5 Place Camille Jullian, Bordeaux
Tarif : 6,50 euros ou ticket d’abonnement Utopia

LE MASSACRE DES MORTS VIVANTS

No profanar el sueño de los muertos
Jorge Grau
Espagne – Italie / 1974 / couleur / 1h29 / VOSTF

Avec Ray Lovelock, Arthur Kennedy, Christine Galbo

Interdit au moins de 16 ans

Séance présentée par Loïc Diaz-Ronda, programmateur, critique, chercheur. Il travaille actuellement à la rédaction d’un ouvrage traitant du grotesque dans le cinéma espagnol, dont il est un spécialiste.

Certains films vous marquent moins en raison de leur scénario qu’en raison de l’atmosphère qu’ils dégagent, parce quelque chose de subtil et d’impossible à circonscrire complètement est logé au sein même de leur imperfection. Le massacre des morts-vivants appartient à cette catégorie de films ; film hallucinant, qui s’apparente plus à un état somatique qu’à un film de fiction.

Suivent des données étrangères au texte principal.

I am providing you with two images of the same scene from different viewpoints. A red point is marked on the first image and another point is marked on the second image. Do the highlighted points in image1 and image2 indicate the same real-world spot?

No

Cette classieuse coproduction hispano-italienne ne devait cependant être, au départ, qu’une imitation en couleurs du premier film de George A. Romero, LA NUIT DES MORTS VIVANTS (1968), sorti avec succès quelques années plus tôt. A priori, rien de renversant. Mais dans les mains du réalisateur espagnol Jorge Grau, franc tireur proche de l’École de Barcelone évoluant entre documentaire, expérimentation et cinéma de genre, la commande allait accoucher d’une œuvre fort personnelle, hypnotique, sombre et carnavalesque ; l’obscure copie dépassant peut-être même, une fois n’est pas coutume, l’original.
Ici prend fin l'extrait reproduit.